Lavanya took up Chintavishtayaya Sita as the evening’s piece-de-resistance.

July 12, 2018 06:16 pm | Updated July 13, 2018 01:41 pm IST - Kochi

 Lavanya Ananth

Lavanya Ananth

An illustrious young dancer of the Vazhavoor School of Bharatanatyam, and winner of the Ustad Bismillah Khan Puraskar from the Sangeet Natak Akademy, Lavanya Ananth’s recital was suffused with grace and intensity. The danseuse proved her stylistic ingenuity yet again by presenting items that entranced the spectators.

Lavanya began with the visualisation of a sloka by Adisankaracharya eulogising the wide-ranging manifestations of Goddess Parvathy.

The dancer impressively sculpted images of Parvathy as one equivalent to the luminosity of a million Suns, as the affectionate mother of Shanmukha and Vinayaka, and as the immaculate dancer who is accompanied on the mridangam by none other than Nandikeswara. One could almost hear in her movements and sense in her expressions the mellifluous sound of Parvathy’s anklet-bells, the veena, the flute and the mridangam.

The visualisation of Kumaran Asan’s poetry in the codified language of dance is a huge challenge as his verses are loaded with connotations and imagery.

Lavanya took up Chintavishtayaya Sita as the evening’s piece-de-resistance. Sita wonders what wrongs she had committed to incur the wrath of Rama. Lavanya poignantly depicted the recollections of Sita at the hermitage of Valmiki; the test of fire ordained by Rama to prove her chastity, her state of abandonment in the forest, the birth of Lava and Kusa and the agony resulting from the suspicions raised by her beloved husband about her fidelity.

Visually rich

While the inner sense of the lines, “there is no certitude for anything……man is loitering for something/none knows the secret of the universe”, is beyond the purview of angika (movement of the body and the limbs), satwika (emotive acting) comes to the rescue of the dancer. With the micro-movements of her upangas (eyes, eyebrows, cheek and lips) Lavanya could tangibly convey the import of the lines to the audience. Sita rejoicing at bountiful nature and her plea to Mother Earth to be one with her was an amazing visual frame.

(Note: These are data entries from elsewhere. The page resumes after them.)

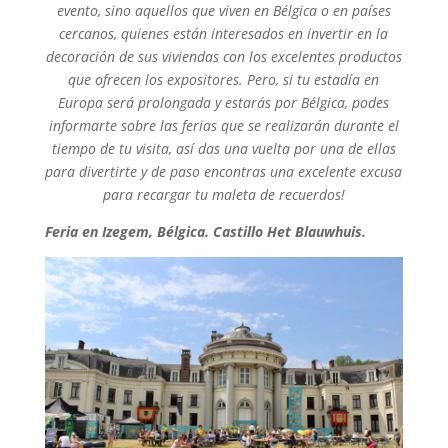
evento, sino aquellos que viven en Bélgica o en países
cercanos, quienes están interesados en invertir en la
decoración de sus viviendas con los excelentes productos
que ofrecen los expositores. Pero, si tu estadía en
Europa será prolongada y estarás por Bélgica, podes
informarte sobre las ferias que se realizarán durante el
tiempo de tu visita, así das una vuelta por una de ellas
para divertirte y de paso encontras una excelente excusa
para recargar tu maleta de recuerdos!
Feria en Izegem, Bélgica. Castillo Het Blauwhuis.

As the third item, Lavanya presented a Kshetrayya padam in which three ladies are propositioning Lord Krishna. The first one is younger than the two and is noted for her innocence. The second one is well experienced in the art of romance and the third one is pragmatic. The dancer drove home the blamelessness of the first, the explicitness of the second and the steadfastness of the third with her histrionic dexterity. The sensuality of the heroines was expressed within the paradigms of the classical structure of the dance form without deviating from the subtext of the lyrics.

The concluding item was the familiar thillana of violin wizard Lalgudi Jayaraman in raga Desh.

Dharani, a school for Indian classical dance-based in Ernakulam, organised the recital at its theatre.